Personal information
- Full name: Timothy David Rouse
- Born: 9 April 1996 (age 30) Sheffield, Yorkshire, England
- Batting: Right-handed
- Bowling: Right-arm off break
- Role: Top order batsman
- Relations: Harry Rouse (brother)

Domestic team information
- 2015–2017: Cardiff MCCU
- 2015–2019: Somerset (squad no. 44)
- First-class debut: 2 April 2015 Cardiff MCCU v Glamorgan
- Last First-class: 28 August 2017 Somerset v Essex
- Only Twenty20: 15 July 2016 Somerset v Middlesex

Career statistics
| Competition | FC | T20 |
| Matches | 9 | 1 |
| Runs scored | 205 | 9 |
| Batting average | 17.08 | 9.00 |
| 100s/50s | 0/1 | 0/0 |
| Top score | 69 | 9 |
| Balls bowled | 228 | – |
| Wickets | 5 | – |
| Bowling average | 37.00 | – |
| 5 wickets in innings | 0 | – |
| 10 wickets in match | 0 | n/a |
| Best bowling | 2/31 | – |
| Catches/stumpings | 5/– | 1/– |
- Source: CricketArchive, 31 August 2017

= Tim Rouse =

English cricketer (born 1996)

Timothy David Rouse (born 9 April 1996) is an English cricketer who most recently played for Somerset County Cricket Club.

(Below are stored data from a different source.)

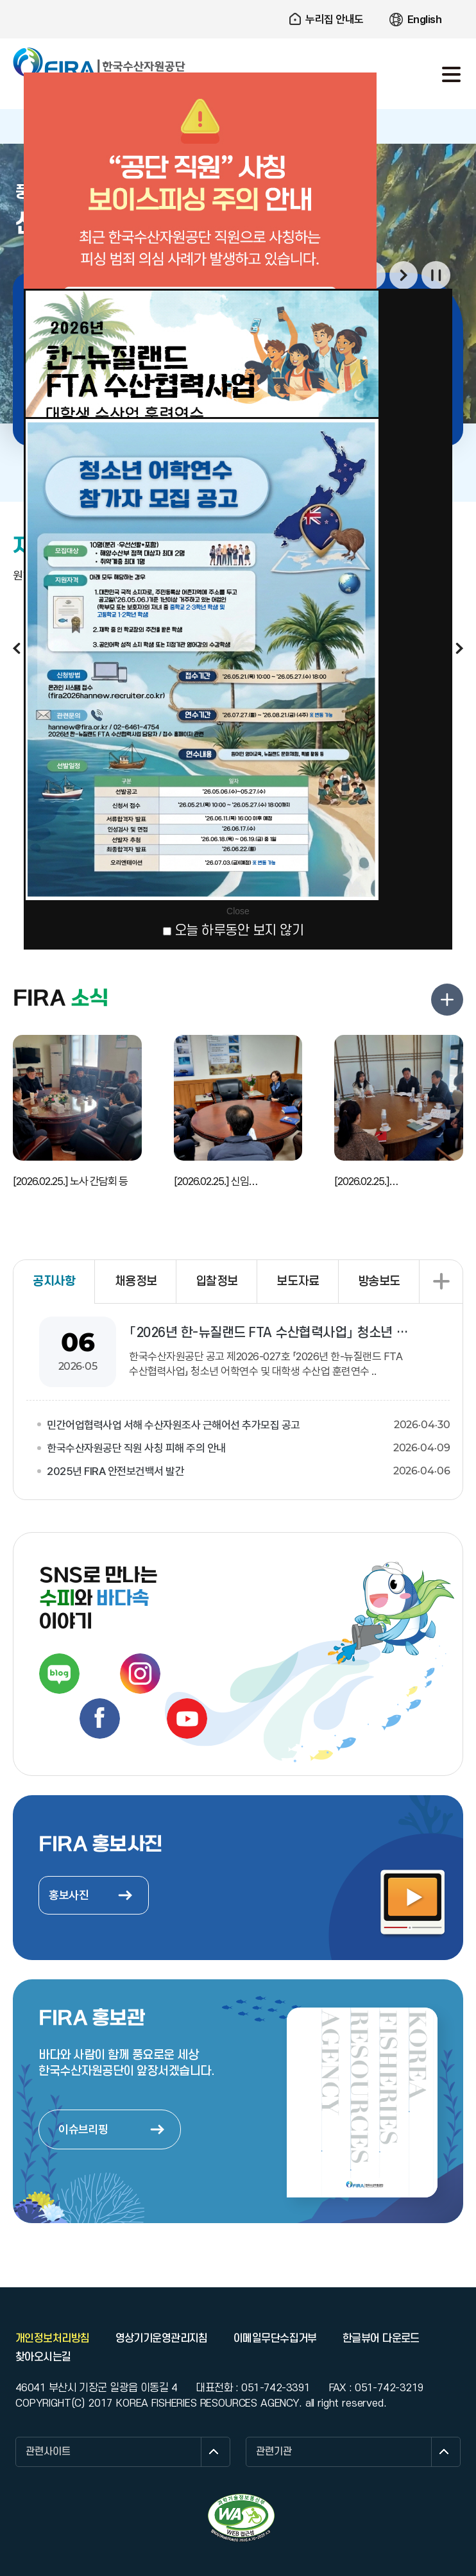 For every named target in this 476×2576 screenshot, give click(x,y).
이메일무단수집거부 (275, 2338)
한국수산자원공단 (99, 63)
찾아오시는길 (43, 2357)
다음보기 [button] (403, 275)
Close (238, 911)
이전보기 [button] (16, 648)
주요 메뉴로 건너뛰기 (238, 0)
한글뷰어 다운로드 (381, 2338)
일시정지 (435, 275)
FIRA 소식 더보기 (447, 1000)
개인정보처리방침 (52, 2338)
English (424, 19)
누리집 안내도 (334, 19)
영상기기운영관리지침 (161, 2338)
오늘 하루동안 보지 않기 (239, 930) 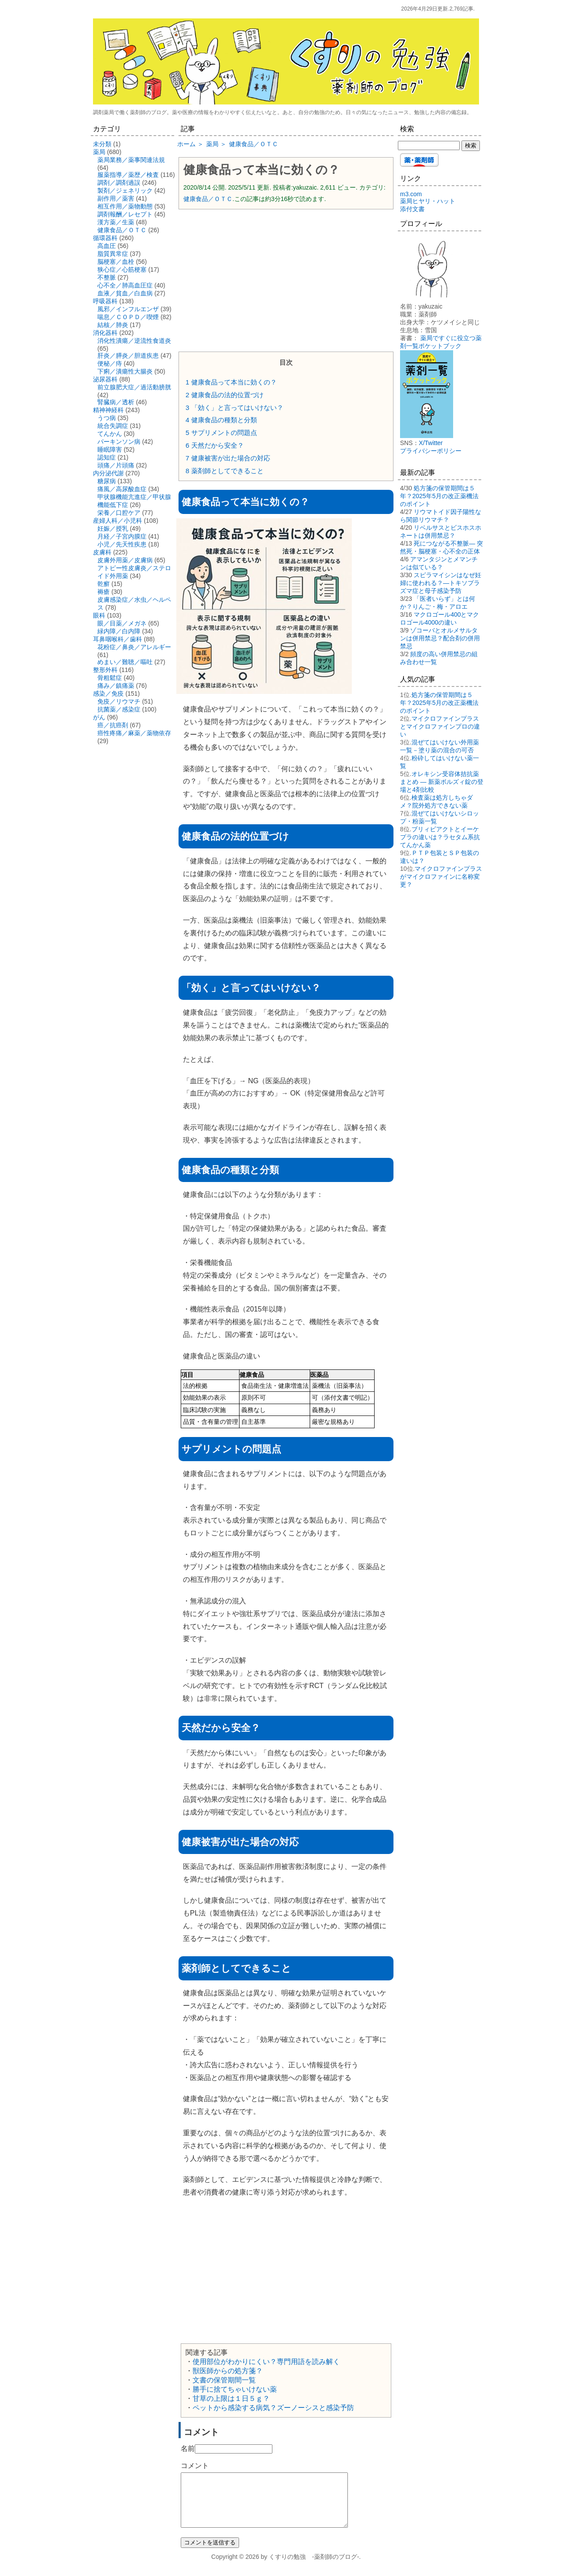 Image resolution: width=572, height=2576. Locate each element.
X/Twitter (431, 442)
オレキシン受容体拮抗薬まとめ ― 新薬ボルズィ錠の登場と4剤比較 (441, 781)
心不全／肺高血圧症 (125, 285)
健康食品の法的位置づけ (225, 395)
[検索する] (429, 145)
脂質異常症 (112, 253)
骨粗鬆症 (109, 677)
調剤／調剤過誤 (118, 182)
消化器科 (105, 332)
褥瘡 (103, 591)
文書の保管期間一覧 (224, 2380)
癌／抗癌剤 (112, 725)
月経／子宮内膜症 (122, 536)
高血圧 (106, 245)
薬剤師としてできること (225, 470)
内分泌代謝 (108, 473)
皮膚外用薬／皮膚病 (125, 560)
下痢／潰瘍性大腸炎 (125, 371)
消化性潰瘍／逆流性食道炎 (134, 340)
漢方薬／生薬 (115, 222)
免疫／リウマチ (118, 701)
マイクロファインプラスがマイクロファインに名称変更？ (441, 876)
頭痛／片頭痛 (115, 465)
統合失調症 (112, 425)
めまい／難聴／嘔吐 (125, 661)
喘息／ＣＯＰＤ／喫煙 (128, 316)
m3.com (411, 194)
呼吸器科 (105, 301)
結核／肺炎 (112, 324)
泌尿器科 (105, 379)
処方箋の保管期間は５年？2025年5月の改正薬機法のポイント (439, 496)
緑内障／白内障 (118, 631)
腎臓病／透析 (115, 402)
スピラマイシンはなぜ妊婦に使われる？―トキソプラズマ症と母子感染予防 (440, 582)
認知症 (106, 457)
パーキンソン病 (118, 441)
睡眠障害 (109, 449)
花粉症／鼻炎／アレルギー (134, 646)
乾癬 (103, 583)
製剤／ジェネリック (125, 190)
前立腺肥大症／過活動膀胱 (134, 387)
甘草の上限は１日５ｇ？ (231, 2398)
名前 (188, 2448)
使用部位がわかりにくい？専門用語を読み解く (266, 2361)
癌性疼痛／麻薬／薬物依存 (134, 733)
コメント (195, 2465)
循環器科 (105, 237)
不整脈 (106, 277)
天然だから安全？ (215, 445)
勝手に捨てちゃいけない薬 (235, 2389)
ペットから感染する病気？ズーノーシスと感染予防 (273, 2407)
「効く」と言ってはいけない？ (234, 407)
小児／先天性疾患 (122, 544)
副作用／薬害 (115, 198)
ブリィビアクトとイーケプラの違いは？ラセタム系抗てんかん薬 (440, 837)
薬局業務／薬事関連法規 (131, 159)
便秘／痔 (109, 363)
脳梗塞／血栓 (115, 261)
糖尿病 (106, 481)
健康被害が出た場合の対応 (228, 458)
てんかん (109, 433)
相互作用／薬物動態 (125, 206)
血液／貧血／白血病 (125, 293)
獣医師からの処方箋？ (228, 2371)
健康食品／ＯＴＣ (207, 198)
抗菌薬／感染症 (118, 709)
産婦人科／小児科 (117, 520)
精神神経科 (108, 409)
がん (99, 717)
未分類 (102, 143)
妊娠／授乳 (112, 528)
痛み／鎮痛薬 (115, 685)
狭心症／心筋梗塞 (122, 269)
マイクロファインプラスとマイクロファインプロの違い (440, 726)
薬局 (99, 151)
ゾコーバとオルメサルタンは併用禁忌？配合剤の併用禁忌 (440, 638)
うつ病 (106, 417)
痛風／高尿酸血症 (122, 488)
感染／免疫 (108, 693)
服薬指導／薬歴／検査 (128, 174)
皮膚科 (102, 552)
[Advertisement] (286, 279)
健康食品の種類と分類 (221, 420)
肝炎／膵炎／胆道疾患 (128, 355)
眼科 (99, 615)
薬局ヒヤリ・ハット (427, 201)
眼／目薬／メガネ (122, 623)
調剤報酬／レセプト (125, 214)
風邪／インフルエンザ (128, 309)
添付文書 (412, 208)
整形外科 (105, 669)
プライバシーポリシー (430, 450)
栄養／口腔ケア (118, 512)
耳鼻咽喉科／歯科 (117, 639)
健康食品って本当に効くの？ (261, 169)
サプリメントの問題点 (221, 432) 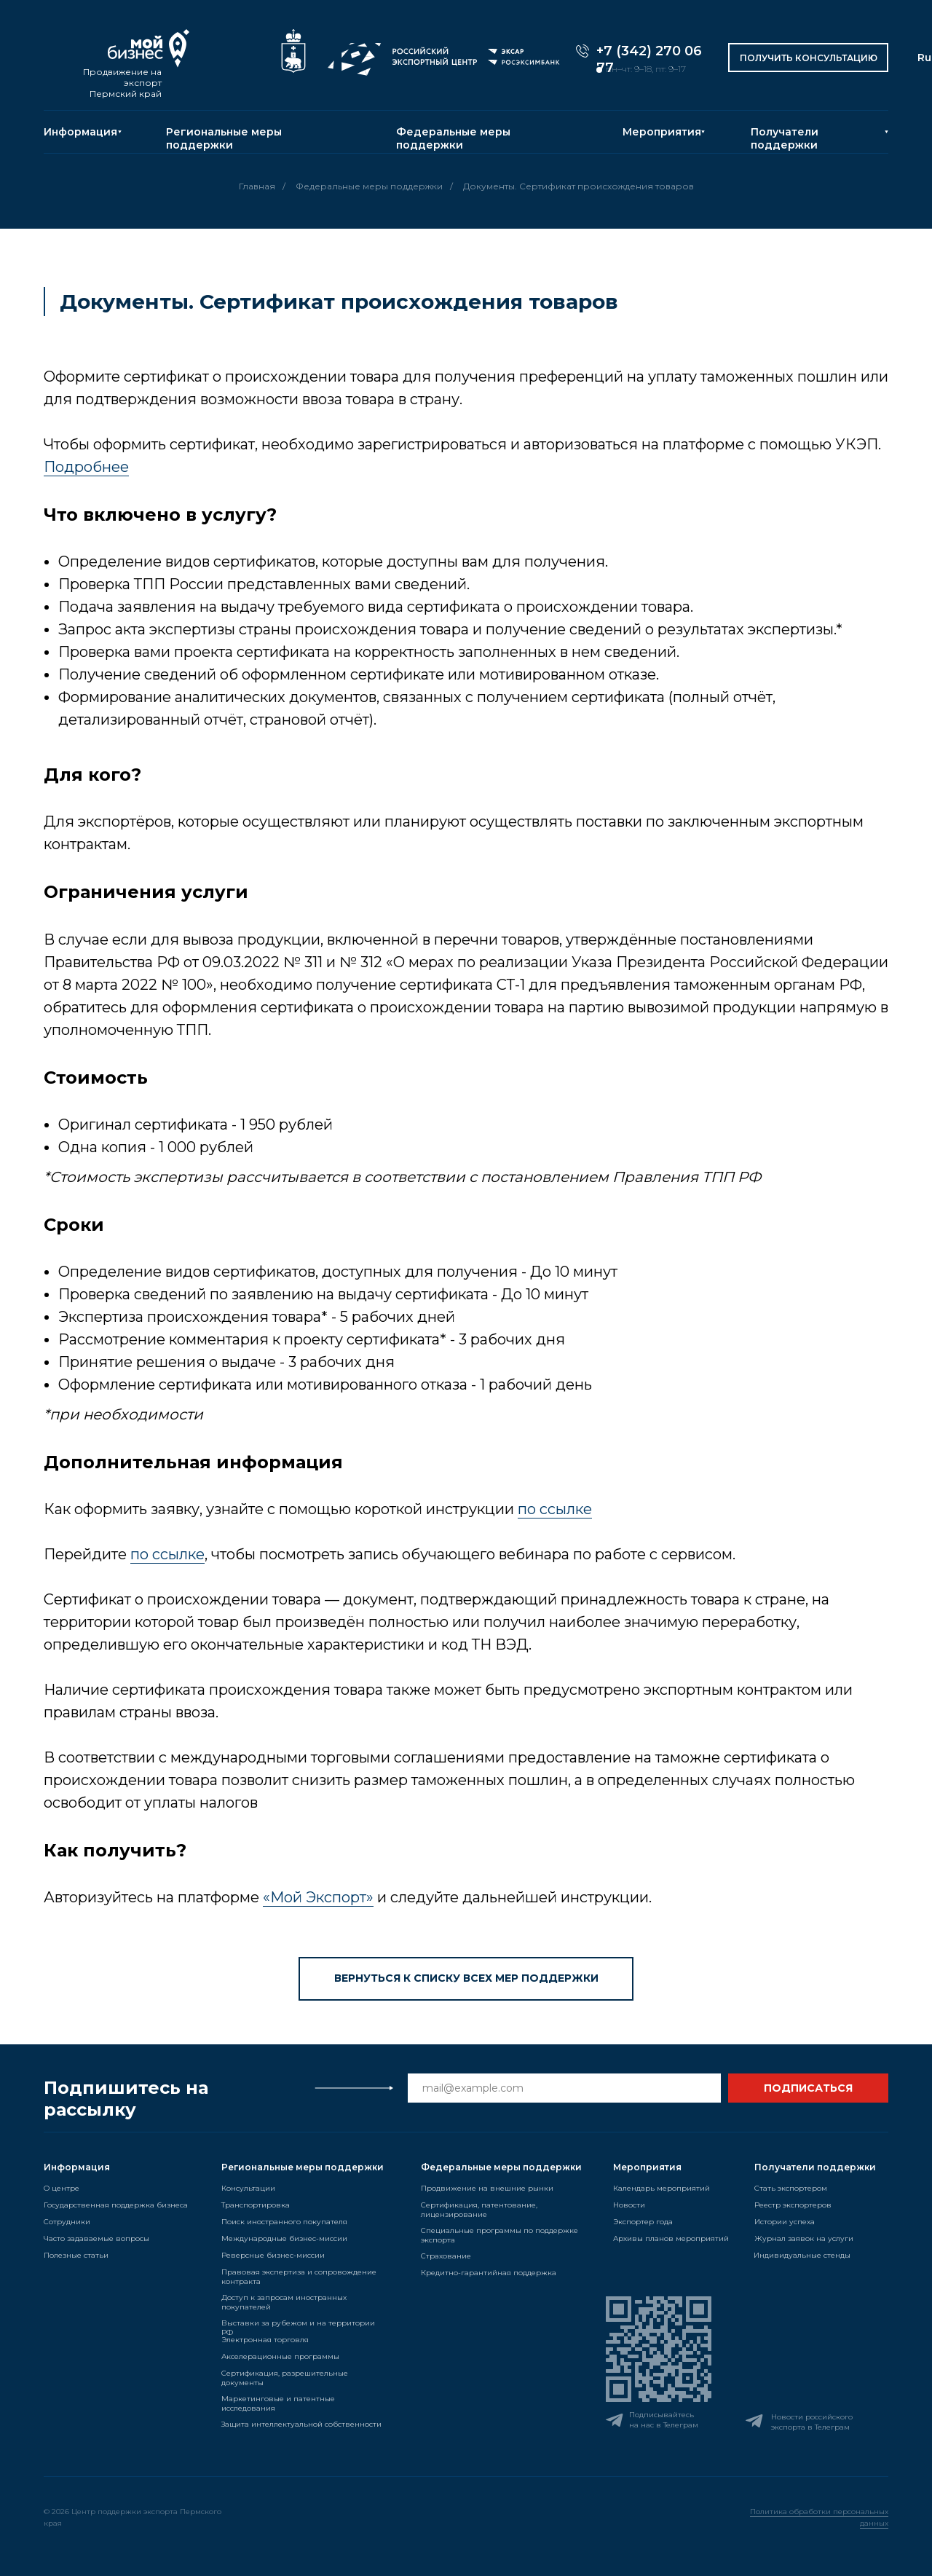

A top order right-handed batsman, he also bowls right-arm off spin. He made his first-class debut for Cardiff MCC University against Glamorgan in April 2015. In September 2014, Rouse graduated from the Somerset academy and, along with Sam Wyatt-Haines and Ollie Sale, was granted a SCCC Scholarship for the summer.